What Ontario businesses should know about HST

HST stands for Harmonized Sales Tax, and it is the tax charged in Ontario for goods and services. There are specific parameters around which businesses need to register for an HST number, and those can be found here. The general rule is that unless your business makes less than $30,000 in a calendar year, you need to charge HST. Even if your business makes less than this threshold and technically doesn’t have to charge HST, I believe it is best practice to do so.

Some business’ won’t buy from you unless you are HST registered

Depending on what type of business you have, this may or may not affect you. If you want to sell your goods or services to another business, beware that some have a requirement that all of their suppliers/vendors have HST numbers on their invoices. This is a standard control that many organizations have when selecting vendors to do business with. Not having an HST number can immediately preclude you from a competition between suppliers in these cases.

You can’t claim HST input credits unless you are HST registered

This is the single most important reason for registering for HST.

Let me explain this further.

When you register for HST, you start to charge HST (13% as of this writing) on all of the goods and services you sell. The HST you collect is not revenue for your business, it is revenue for the CRA, and must be remitted to them on a quarterly or annual basis. Your accounting software will automatically put the HST collected into a liability account called ‘HST Payable’ on your balance sheet which you will refer to when it is time to do your filing.

Example - you are selling something for $5,000. The total invoice amount will be $5,650 - with $5,000 going to a revenue/sales account and $650 going to HST Payable.

What a lot of new business owners aren’t aware of, is that the HST paid on purchases your business makes (which are allowable deductions - see my blog post on allowable write-offs) will be reimbursed to them.

That’s right - the HST you pay on business expenses gets reimbursed to you. If you are coding the entire amount spent to an expense line, stop it! Only the base amount of the purchase is a true expense to your business.

Let’s use an example of a purchase you make for a new computer for $1,000. With HST, the total cost is $1,130. The base amount of $1,000 goes to a capital asset account, while the $130 you paid in HST goes to an asset account named something like “HST Receivable”.

To keep things really simple, let’s assume that the $5k sale and $1k purchase were the only transactions which occurred in the quarter for which you are filing HST. The net result of your filing is going to be that you owe $520 ($650 in collected HST less $130 in paid HST).

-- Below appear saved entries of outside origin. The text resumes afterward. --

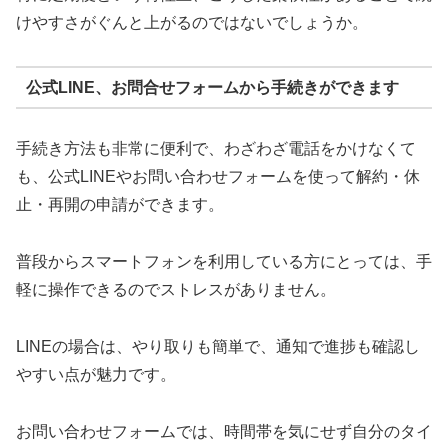
けやすさがぐんと上がるのではないでしょうか。
公式LINE、お問合せフォームから手続きができます
手続き方法も非常に便利で、わざわざ電話をかけなくて
も、公式LINEやお問い合わせフォームを使って解約・休
止・再開の申請ができます。
普段からスマートフォンを利用している方にとっては、手
軽に操作できるのでストレスがありません。
LINEの場合は、やり取りも簡単で、通知で進捗も確認し
やすい点が魅力です。
お問い合わせフォームでは、時間帯を気にせず自分のタイ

In months where you spend more money than you make, your HST position will be that of a refund rather than an amount owing.

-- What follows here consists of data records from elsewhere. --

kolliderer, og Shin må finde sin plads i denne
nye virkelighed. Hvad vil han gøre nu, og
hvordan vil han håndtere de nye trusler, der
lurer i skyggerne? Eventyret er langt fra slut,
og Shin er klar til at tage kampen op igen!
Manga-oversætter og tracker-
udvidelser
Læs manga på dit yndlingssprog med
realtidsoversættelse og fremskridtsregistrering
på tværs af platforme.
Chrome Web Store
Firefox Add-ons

Important things to remember when filing your HST

One of the fields you will need to fill out when filing your HST return for the quarter or for the year is the total sales volume your business had for that time period. This acts as a reasonability test for the amount of HST collected, as well as paid out (to a lesser extent).

A simple calculation would be to multiply your total sales by 13% to get to the amount of HST you collected in the quarter. If these amounts don’t match - it could be because some of your sales were exempt. Before filing, you want to do a sanity check on this number to ensure that everything looks ok here.

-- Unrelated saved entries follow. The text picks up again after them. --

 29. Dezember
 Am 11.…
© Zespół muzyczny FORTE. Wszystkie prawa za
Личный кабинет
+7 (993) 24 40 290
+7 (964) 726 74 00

If you are claiming zero sales but you are claiming an HST refund which is larger than usual for your company, you can expect a CRA representative to give you a call for your explanation on this. Your business has a reasonable expectation of making a profit so many quarters in a row with little to no sales might also raise some questions.

The government filing agencies talk to each other

So you’d better have your story straight!

The spot where you claim your total sales for the quarter on your HST return may seem like it is just a check against the HST collected, but this information will also be checked against the sales you claim at the end of the year on your taxes. If the sales numbers you provided quarterly while doing your HST returns do not tally up to the total sales you claim on your income taxes at the end of the year, this will also raise some flags and some questions will be asked.

An example of how this can cause an issue without you realizing it is if you make a sale in one quarter, pay the appropriate HST, and then credit out the sale in a subsequent quarter, without properly allocating the HST on the refund. This will lower your sales numbers on your year-end taxes, but the sales in your HST filing will be overstated.

A good practice here is to ensure that any credited sales get deducted from sales in your next quarters’ filing.

Simple mistakes like this can cause unwanted attention from the CRA.